*PROBLEM REQUIREMENTS*
The records that follow are to be transcribed in full, leaving out each picture.

*Stored items*
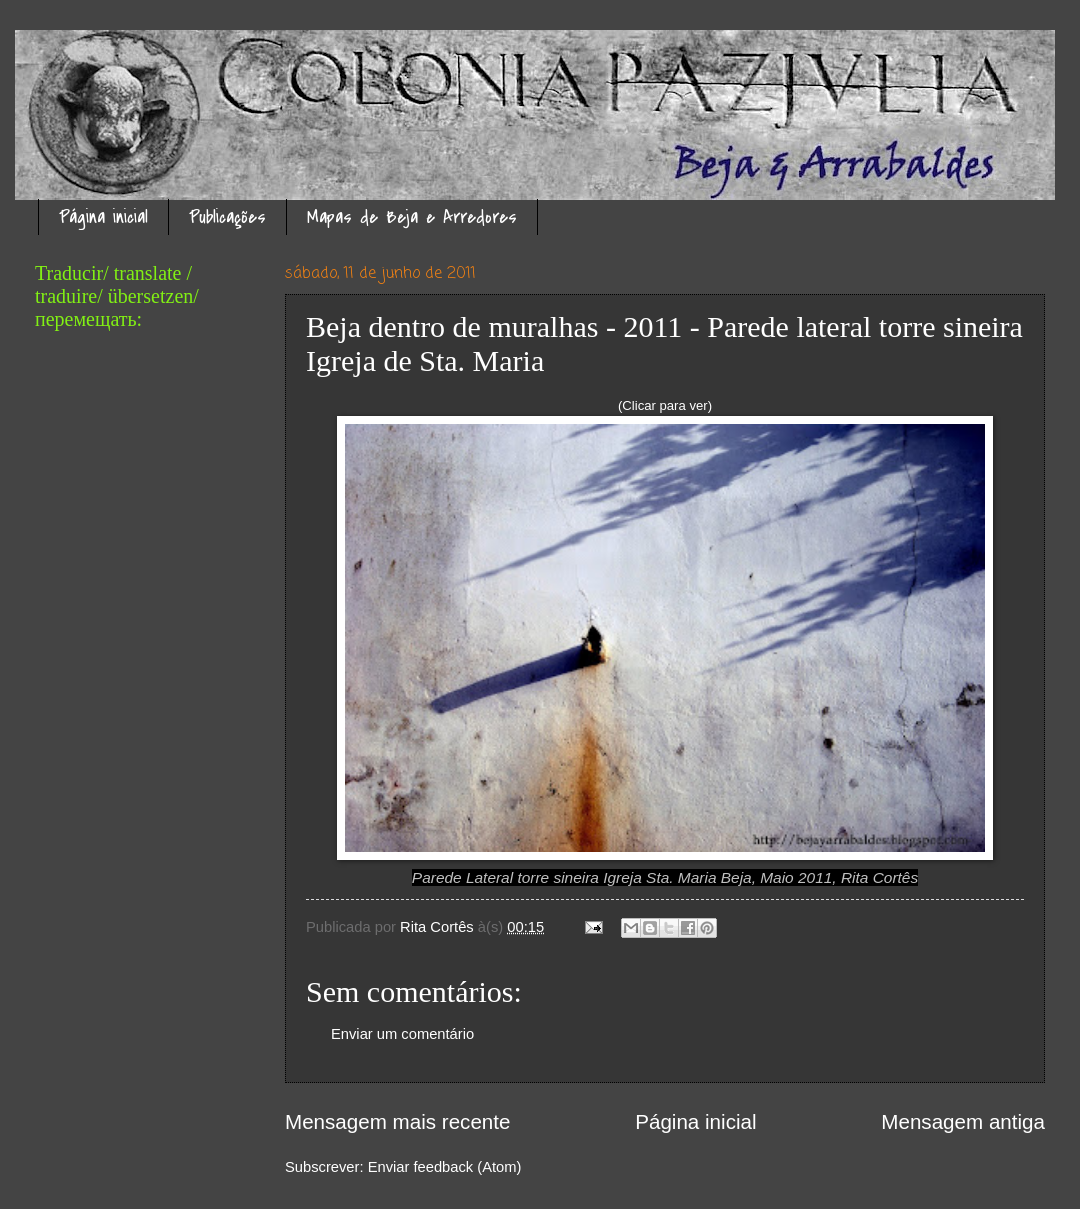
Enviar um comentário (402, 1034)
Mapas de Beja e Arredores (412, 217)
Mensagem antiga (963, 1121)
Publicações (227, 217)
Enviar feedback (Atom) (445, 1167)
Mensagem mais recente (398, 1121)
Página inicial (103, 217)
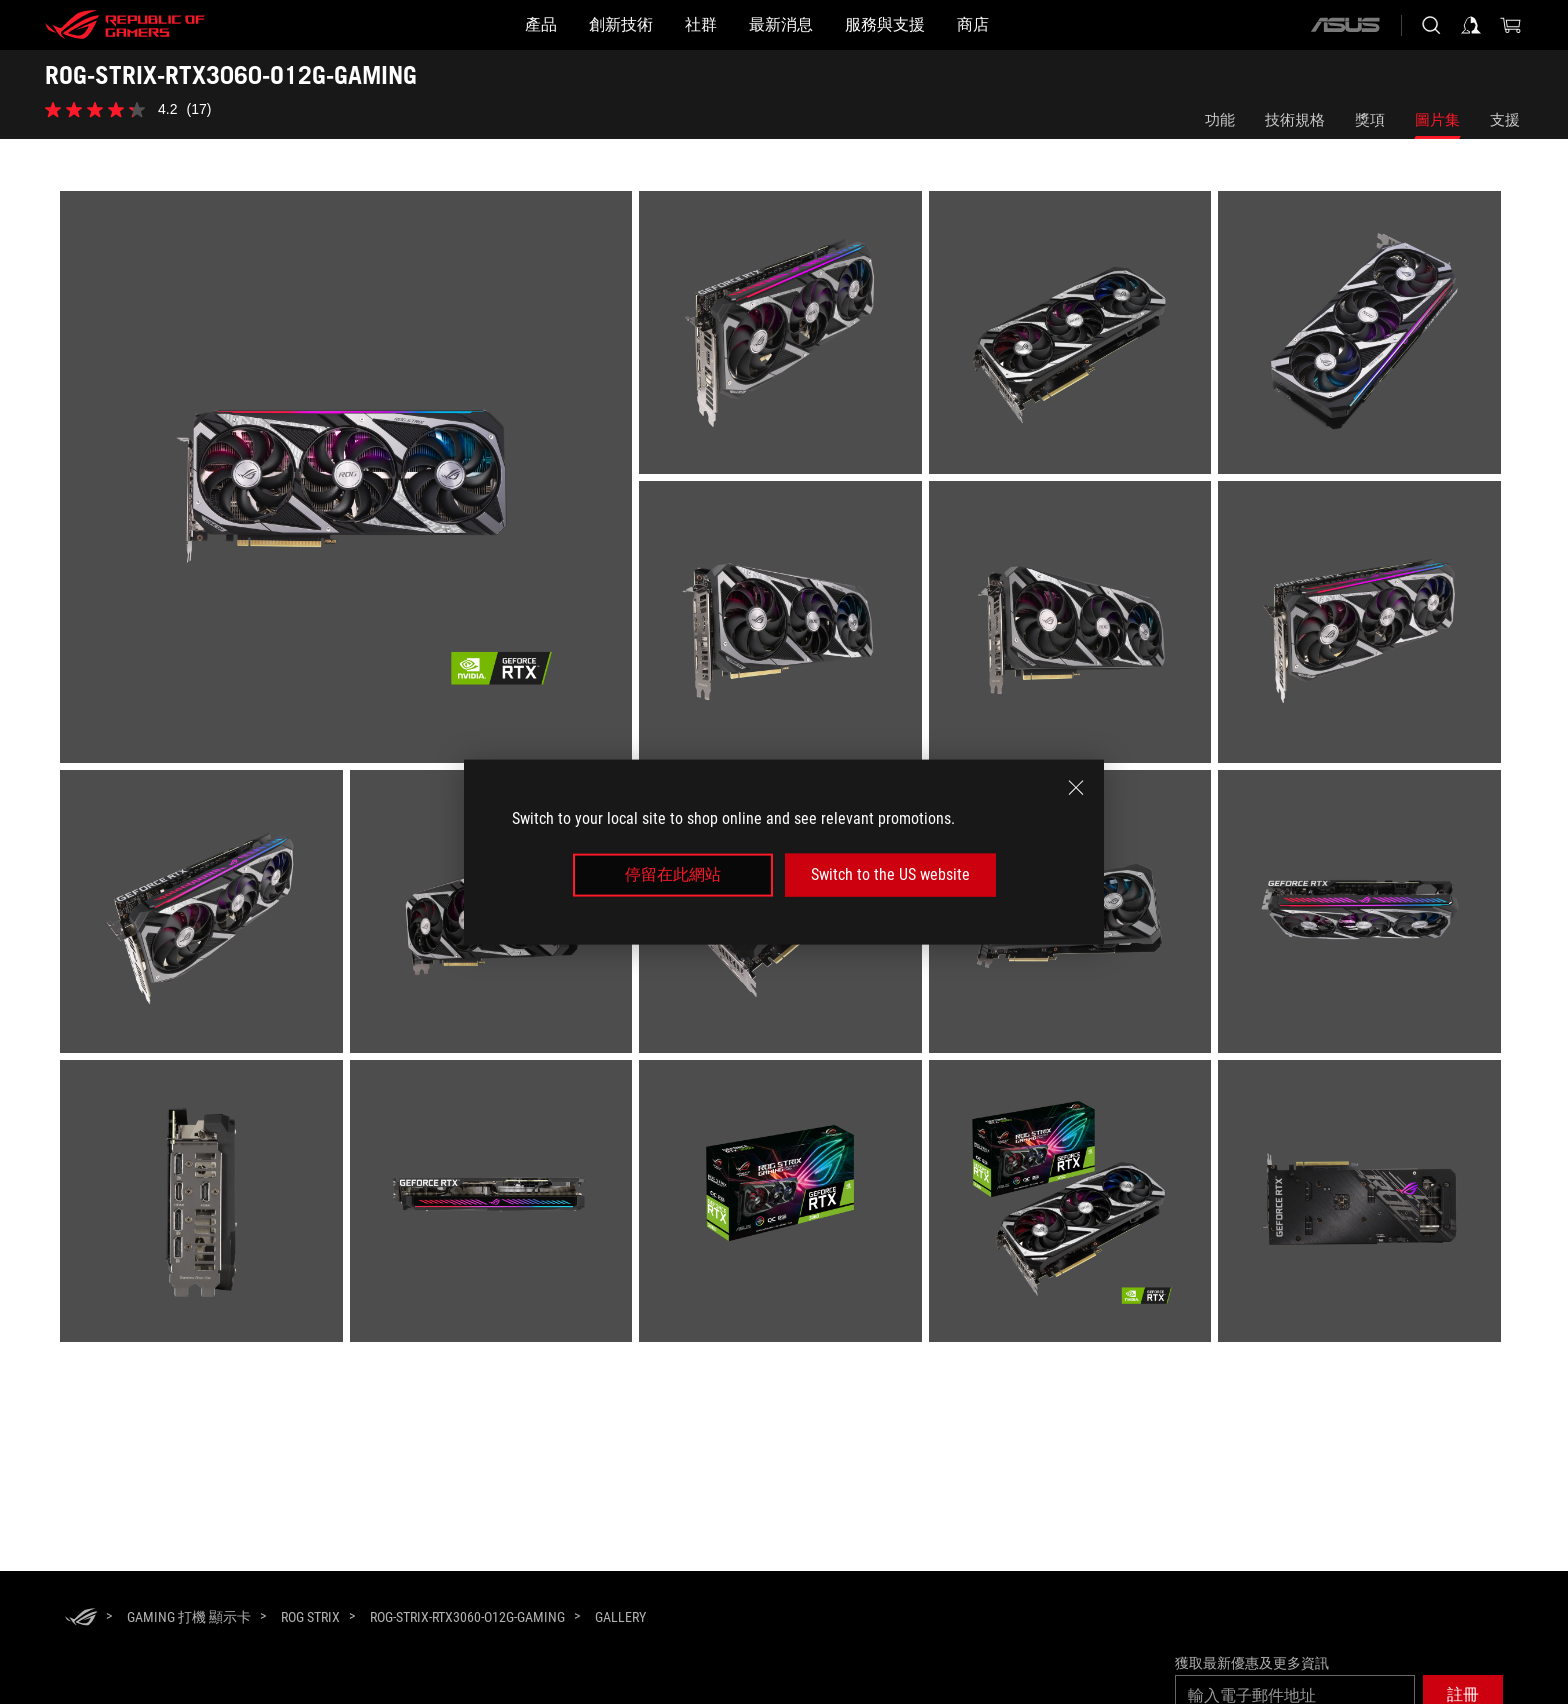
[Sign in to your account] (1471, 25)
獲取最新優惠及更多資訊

*RESULT FOR THIS TASK*
Enviar um comentário (402, 1034)
Mapas de Beja e Arredores (412, 217)
Mensagem antiga (963, 1121)
Publicações (227, 217)
Enviar feedback (Atom) (445, 1167)
Mensagem mais recente (398, 1121)
Página inicial (103, 217)
[Sign in to your account] (1471, 25)
獲取最新優惠及更多資訊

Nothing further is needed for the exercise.